**Exercise objective**
Copy out each line of the data that holds the word "elements".

[Document understanding data]
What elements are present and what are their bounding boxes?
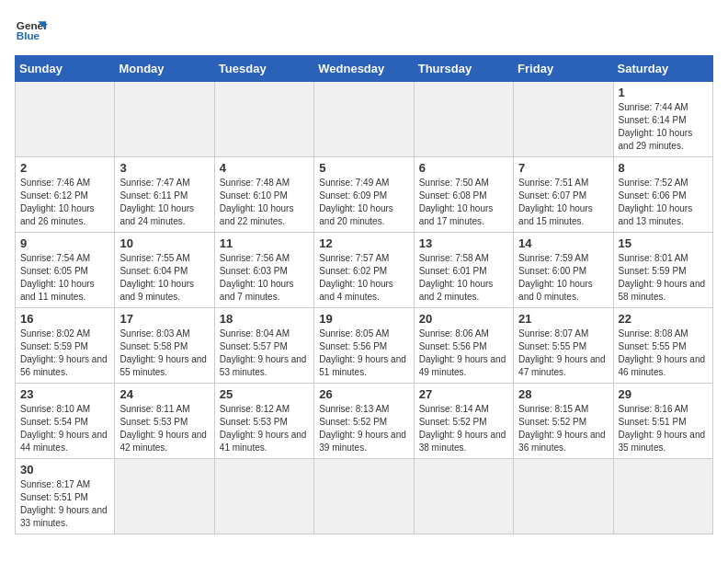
day-number: 14	[518, 236, 608, 250]
day-info: Sunrise: 8:16 AM Sunset: 5:51 PM Dayligh…	[619, 403, 708, 454]
day-number: 17	[119, 312, 209, 326]
calendar-cell	[514, 82, 613, 157]
day-number: 25	[220, 387, 309, 401]
calendar-cell	[414, 82, 513, 157]
calendar-cell: 17Sunrise: 8:03 AM Sunset: 5:58 PM Dayli…	[115, 308, 214, 384]
day-number: 7	[518, 161, 608, 175]
day-number: 23	[20, 387, 109, 401]
day-number: 1	[619, 86, 708, 99]
calendar-cell	[613, 459, 712, 534]
day-info: Sunrise: 7:58 AM Sunset: 6:01 PM Dayligh…	[419, 252, 508, 304]
calendar-cell	[115, 459, 214, 534]
day-info: Sunrise: 7:56 AM Sunset: 6:03 PM Dayligh…	[220, 252, 309, 304]
day-info: Sunrise: 8:05 AM Sunset: 5:56 PM Dayligh…	[319, 327, 408, 379]
weekday-header-sunday: Sunday	[16, 56, 115, 82]
day-number: 13	[419, 236, 508, 250]
day-number: 29	[619, 387, 708, 401]
day-number: 21	[518, 312, 608, 326]
day-number: 30	[20, 463, 109, 477]
day-number: 11	[220, 236, 309, 250]
calendar-week-5: 23Sunrise: 8:10 AM Sunset: 5:54 PM Dayli…	[16, 384, 713, 459]
calendar-cell: 2Sunrise: 7:46 AM Sunset: 6:12 PM Daylig…	[16, 157, 115, 233]
svg-text:Blue: Blue	[17, 29, 40, 41]
day-number: 6	[419, 161, 508, 175]
calendar-cell	[314, 459, 414, 534]
day-info: Sunrise: 7:50 AM Sunset: 6:08 PM Dayligh…	[419, 177, 508, 228]
day-number: 10	[119, 236, 209, 250]
calendar-cell	[16, 82, 115, 157]
weekday-header-friday: Friday	[514, 56, 613, 82]
calendar-cell: 1Sunrise: 7:44 AM Sunset: 6:14 PM Daylig…	[613, 82, 712, 157]
day-info: Sunrise: 8:17 AM Sunset: 5:51 PM Dayligh…	[20, 478, 109, 530]
day-number: 12	[319, 236, 408, 250]
day-info: Sunrise: 7:46 AM Sunset: 6:12 PM Dayligh…	[20, 177, 109, 228]
calendar-cell: 29Sunrise: 8:16 AM Sunset: 5:51 PM Dayli…	[613, 384, 712, 459]
calendar-cell: 19Sunrise: 8:05 AM Sunset: 5:56 PM Dayli…	[314, 308, 414, 384]
weekday-header-row: SundayMondayTuesdayWednesdayThursdayFrid…	[16, 56, 713, 82]
logo: General Blue	[15, 15, 48, 48]
calendar-cell: 4Sunrise: 7:48 AM Sunset: 6:10 PM Daylig…	[214, 157, 313, 233]
day-number: 22	[619, 312, 708, 326]
day-info: Sunrise: 7:54 AM Sunset: 6:05 PM Dayligh…	[20, 252, 109, 304]
day-number: 27	[419, 387, 508, 401]
calendar-cell	[414, 459, 513, 534]
calendar-cell: 13Sunrise: 7:58 AM Sunset: 6:01 PM Dayli…	[414, 233, 513, 308]
calendar-cell: 9Sunrise: 7:54 AM Sunset: 6:05 PM Daylig…	[16, 233, 115, 308]
weekday-header-wednesday: Wednesday	[314, 56, 414, 82]
calendar-cell: 20Sunrise: 8:06 AM Sunset: 5:56 PM Dayli…	[414, 308, 513, 384]
day-info: Sunrise: 8:15 AM Sunset: 5:52 PM Dayligh…	[518, 403, 608, 454]
calendar-cell	[514, 459, 613, 534]
day-info: Sunrise: 7:59 AM Sunset: 6:00 PM Dayligh…	[518, 252, 608, 304]
logo-icon: General Blue	[15, 15, 48, 48]
calendar-cell: 5Sunrise: 7:49 AM Sunset: 6:09 PM Daylig…	[314, 157, 414, 233]
day-info: Sunrise: 8:03 AM Sunset: 5:58 PM Dayligh…	[119, 327, 209, 379]
calendar-cell: 28Sunrise: 8:15 AM Sunset: 5:52 PM Dayli…	[514, 384, 613, 459]
calendar-cell	[214, 459, 313, 534]
calendar-cell: 23Sunrise: 8:10 AM Sunset: 5:54 PM Dayli…	[16, 384, 115, 459]
day-number: 15	[619, 236, 708, 250]
calendar-cell: 7Sunrise: 7:51 AM Sunset: 6:07 PM Daylig…	[514, 157, 613, 233]
header: General Blue	[15, 15, 713, 48]
day-number: 3	[119, 161, 209, 175]
day-info: Sunrise: 7:48 AM Sunset: 6:10 PM Dayligh…	[220, 177, 309, 228]
calendar-week-1: 1Sunrise: 7:44 AM Sunset: 6:14 PM Daylig…	[16, 82, 713, 157]
day-info: Sunrise: 8:10 AM Sunset: 5:54 PM Dayligh…	[20, 403, 109, 454]
calendar-cell: 6Sunrise: 7:50 AM Sunset: 6:08 PM Daylig…	[414, 157, 513, 233]
day-number: 4	[220, 161, 309, 175]
day-info: Sunrise: 8:08 AM Sunset: 5:55 PM Dayligh…	[619, 327, 708, 379]
day-number: 2	[20, 161, 109, 175]
calendar-cell: 11Sunrise: 7:56 AM Sunset: 6:03 PM Dayli…	[214, 233, 313, 308]
day-number: 9	[20, 236, 109, 250]
day-info: Sunrise: 7:44 AM Sunset: 6:14 PM Dayligh…	[619, 101, 708, 153]
day-number: 26	[319, 387, 408, 401]
day-info: Sunrise: 7:49 AM Sunset: 6:09 PM Dayligh…	[319, 177, 408, 228]
day-number: 16	[20, 312, 109, 326]
day-number: 8	[619, 161, 708, 175]
calendar-cell: 3Sunrise: 7:47 AM Sunset: 6:11 PM Daylig…	[115, 157, 214, 233]
day-info: Sunrise: 8:01 AM Sunset: 5:59 PM Dayligh…	[619, 252, 708, 304]
day-info: Sunrise: 8:07 AM Sunset: 5:55 PM Dayligh…	[518, 327, 608, 379]
day-info: Sunrise: 7:57 AM Sunset: 6:02 PM Dayligh…	[319, 252, 408, 304]
calendar-cell: 27Sunrise: 8:14 AM Sunset: 5:52 PM Dayli…	[414, 384, 513, 459]
calendar-cell: 21Sunrise: 8:07 AM Sunset: 5:55 PM Dayli…	[514, 308, 613, 384]
calendar-cell	[115, 82, 214, 157]
day-info: Sunrise: 8:04 AM Sunset: 5:57 PM Dayligh…	[220, 327, 309, 379]
weekday-header-monday: Monday	[115, 56, 214, 82]
calendar-week-6: 30Sunrise: 8:17 AM Sunset: 5:51 PM Dayli…	[16, 459, 713, 534]
day-number: 18	[220, 312, 309, 326]
calendar-cell: 16Sunrise: 8:02 AM Sunset: 5:59 PM Dayli…	[16, 308, 115, 384]
day-info: Sunrise: 8:12 AM Sunset: 5:53 PM Dayligh…	[220, 403, 309, 454]
day-number: 28	[518, 387, 608, 401]
calendar-cell: 25Sunrise: 8:12 AM Sunset: 5:53 PM Dayli…	[214, 384, 313, 459]
calendar-cell: 10Sunrise: 7:55 AM Sunset: 6:04 PM Dayli…	[115, 233, 214, 308]
weekday-header-tuesday: Tuesday	[214, 56, 313, 82]
calendar-week-4: 16Sunrise: 8:02 AM Sunset: 5:59 PM Dayli…	[16, 308, 713, 384]
day-number: 19	[319, 312, 408, 326]
day-number: 20	[419, 312, 508, 326]
calendar-cell: 26Sunrise: 8:13 AM Sunset: 5:52 PM Dayli…	[314, 384, 414, 459]
calendar-cell	[214, 82, 313, 157]
calendar-cell: 8Sunrise: 7:52 AM Sunset: 6:06 PM Daylig…	[613, 157, 712, 233]
day-info: Sunrise: 8:06 AM Sunset: 5:56 PM Dayligh…	[419, 327, 508, 379]
day-number: 24	[119, 387, 209, 401]
day-info: Sunrise: 7:52 AM Sunset: 6:06 PM Dayligh…	[619, 177, 708, 228]
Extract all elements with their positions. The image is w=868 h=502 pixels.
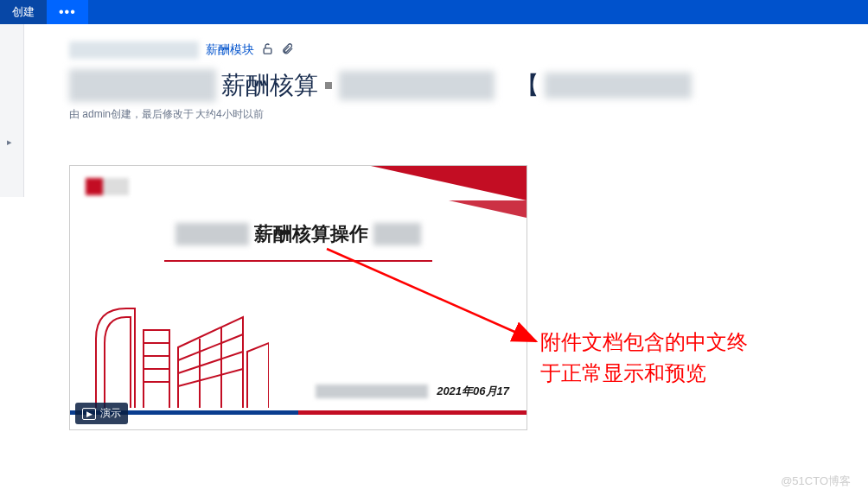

**Solution for this exercise**
What elements are present and what are their bounding boxes?
Extract all elements with their positions. The image is w=868 h=502 pixels.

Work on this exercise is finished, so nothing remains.